Filmer l’exil

Entretien avec Tony Gatlif, réalisateur de Djam

Seriez-vous d’accord de qualifier Djam de « comédie musicale » ?

Oui, et j’en joue beaucoup : je fais jouer les actrices et acteurs du film à la manière d’une comédie musicale. Je voulais faire un film sur des problématiques actuelles, mais qui s’expriment autant par le chant que la parole. Une des origines du texte du film et des dialogues vient d’une ancienne chanson turque. Une histoire d’amour, dont j’ai fait une histoire du monde : « ma fille, je te donne ce Monde, prends-le, chérie-le », et elle répond : « non, je ne veux pas de ce monde, il est cruel ». « Mais non, rappelle son père, ce monde est beau quand on sait comment le prendre ». Donc voilà : Djam est une comédie musicale, parce que j’avais envie de prendre ce texte et la musique de cette vieille chanson comme point de départ pour mon film. Et puis il y a aussi Aman Doktor, une vieille chanson turco-grecque que je connaissais bien et qui m’a inspiré. Et d’autres, que j’ai découvertes pendant l’écriture. Enfin, j’avais envie de parler de l’exil des Grecs par le Rebetiko, une musique populaire grecque que j’aime beaucoup et dont les musiciens semblent refuser les malheurs du monde. Car ces Grecs, qu’on voit dans le film, venaient à l’origine de Turquie, où ils ont été chassés dans les années 1920 par Atatürk. Ils sont arrivés en Grèce avec le Rebetiko dans leurs bagages.

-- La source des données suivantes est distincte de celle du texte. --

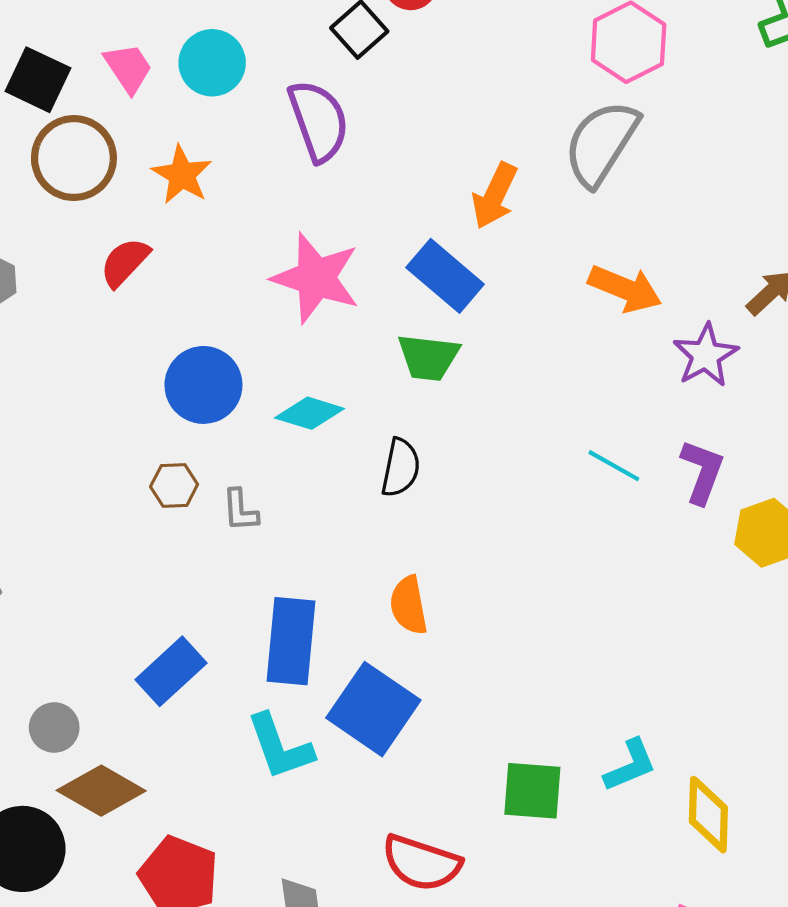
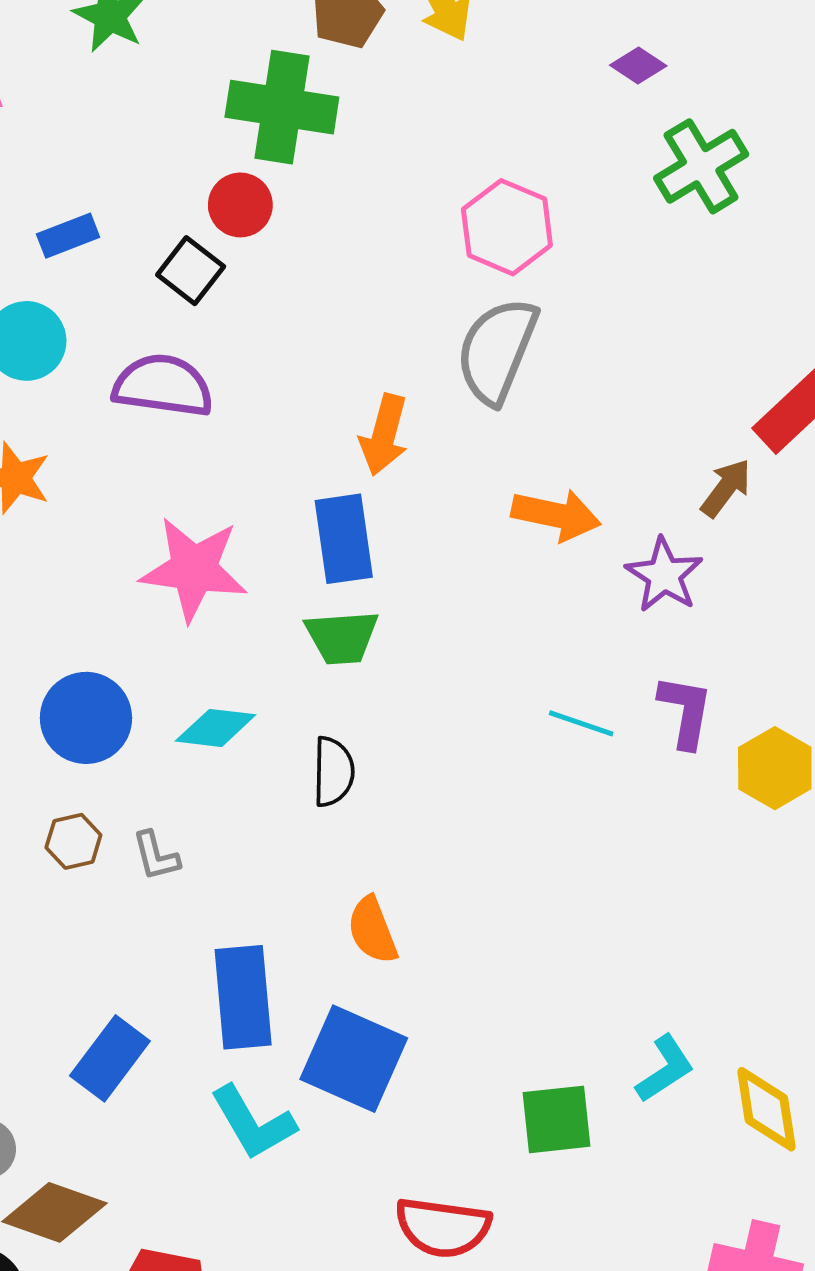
purple semicircle: (319, 121) -> (163, 386), turned -52
blue rectangle: (445, 276) -> (344, 539), turned 52

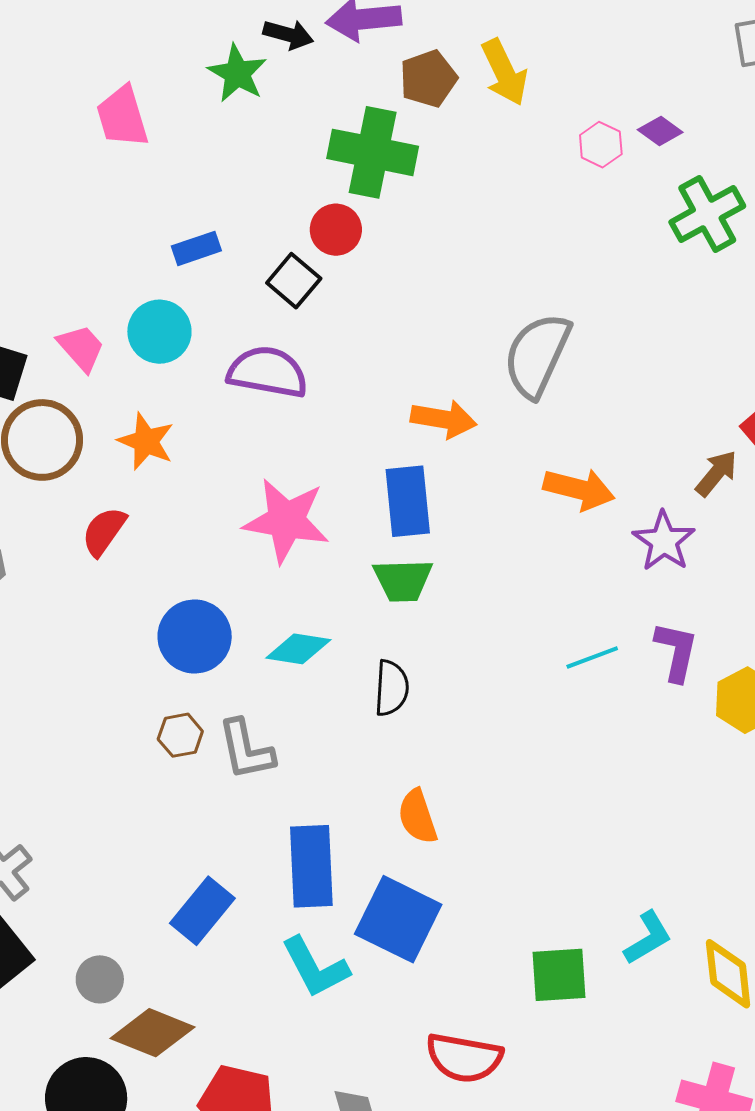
pink hexagon: (507, 227) -> (601, 145), moved, size x0.6
orange arrow: (384, 435) -> (444, 419), turned -98
cyan line: (581, 723) -> (592, 658), turned -42
gray L-shape: (156, 856) -> (246, 750), size x1.5

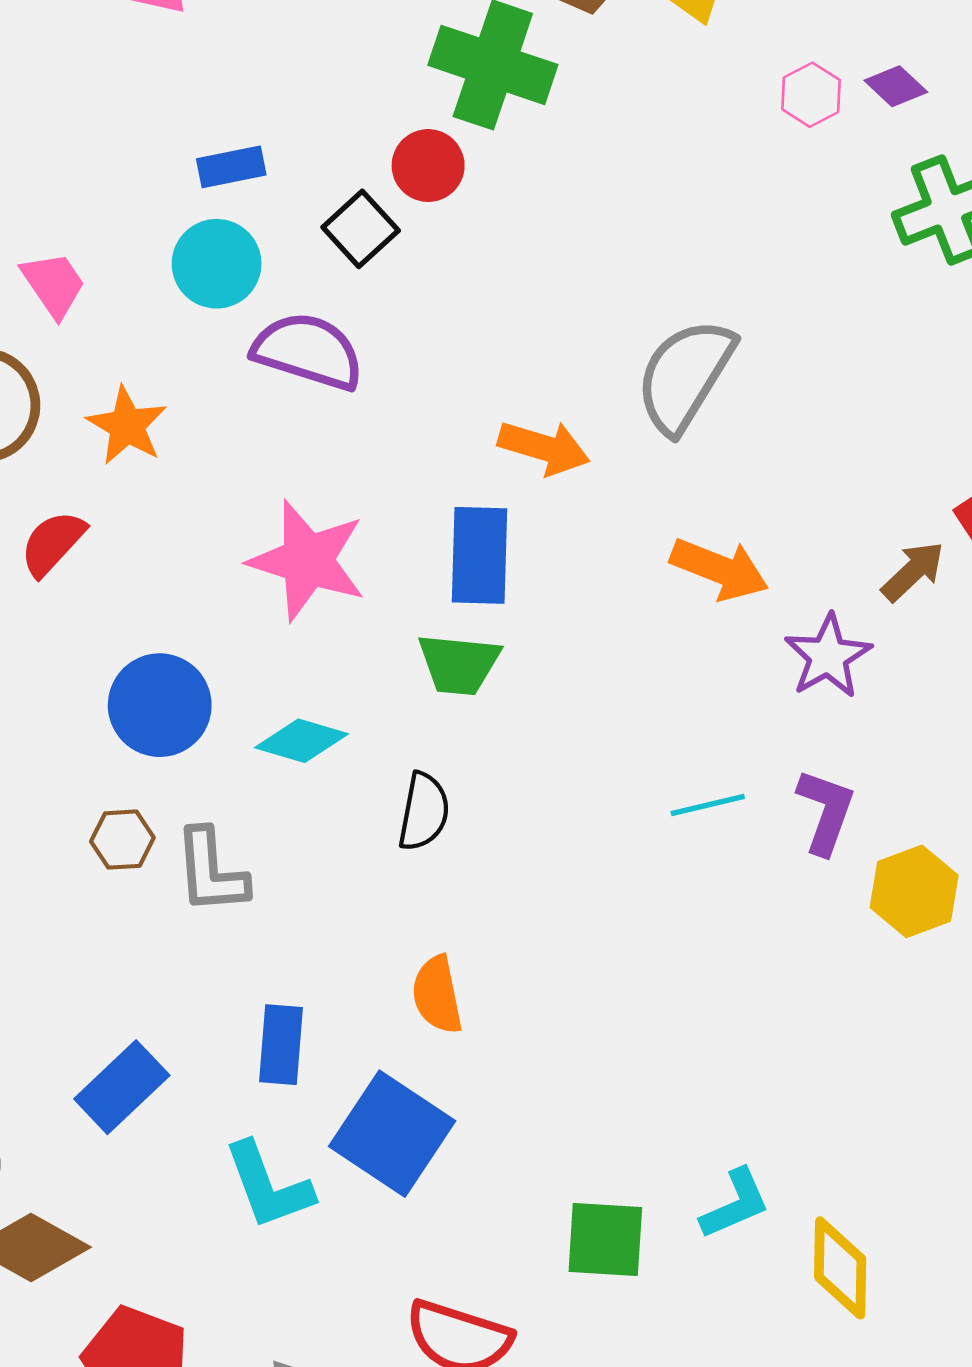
cyan circle: (159, 332) -> (217, 264), moved
blue rectangle: (311, 866) -> (281, 1045), size x0.7

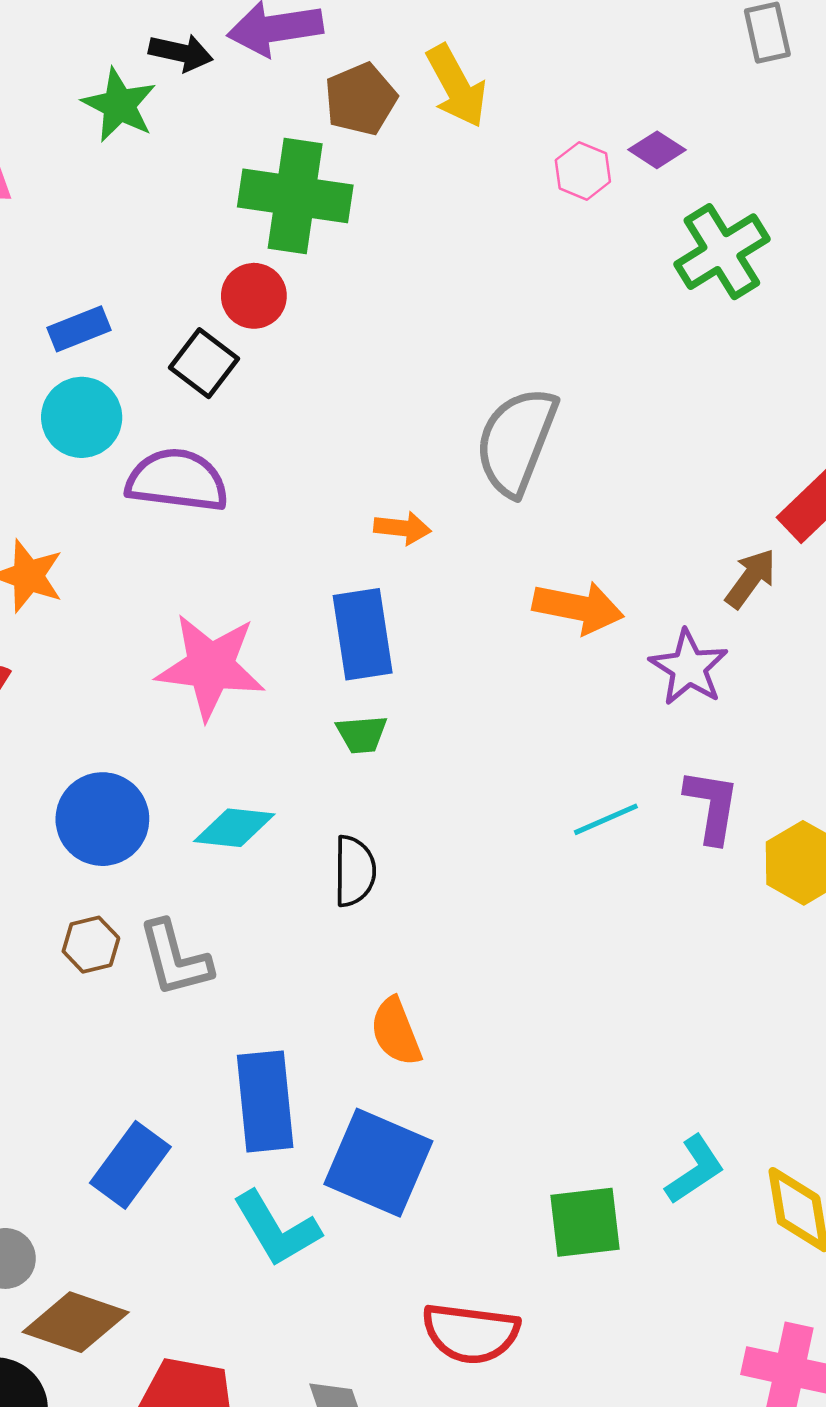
orange arrow: (544, 448) -> (402, 528), size x0.7
green trapezoid: (459, 664) -> (362, 734), size x0.7
blue rectangle: (281, 1045) -> (265, 1101), size x1.4

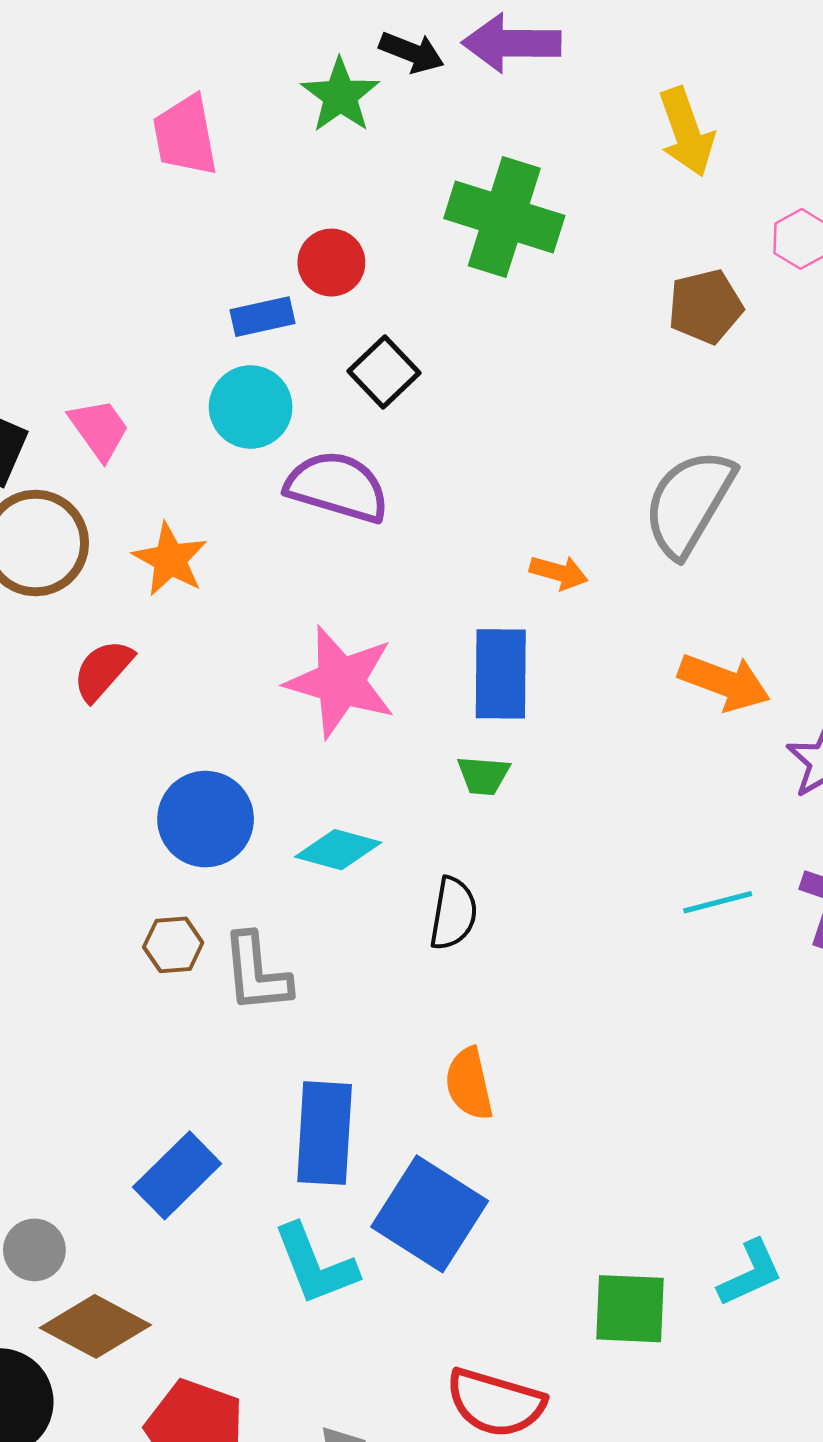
brown pentagon: (361, 99) -> (705, 307), moved
red circle: (254, 296) -> (331, 263), moved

Mais en même temps, vous auriez pu travailler ces questions de manière réaliste ou à la façon d’un film « social ». Et ce n’est pas ce que vous avez souhaité faire…

Depuis longtemps, j’avais dans la tête Guernica, de Picasso. Parce qu’avec Guernica, Picasso fait une fresque, où il raconte toute l’histoire du bombardement de Guernica, de la Guerre d’Espagne, mais à travers un mélange fou de styles différents. Et c’est un peu cette idée que j’avais : faire appel à des styles différents pour parler d’une même chose : la guerre, le malheur qui nous frappe tous. Je ne pouvais pas faire ce film de manière réaliste, avec une narration simple. Il y avait trop de choses à dire. J’ai commencé d’abord à écrire l’histoire de Djam : une femme libre dans un monde insupportable.

Ce monde insupportable, c’est celui de la crise économique, dont est victime sa famille. Mais le film parle aussi beaucoup des « migrants ». À quel moment ces éléments sont intervenus dans l’histoire ?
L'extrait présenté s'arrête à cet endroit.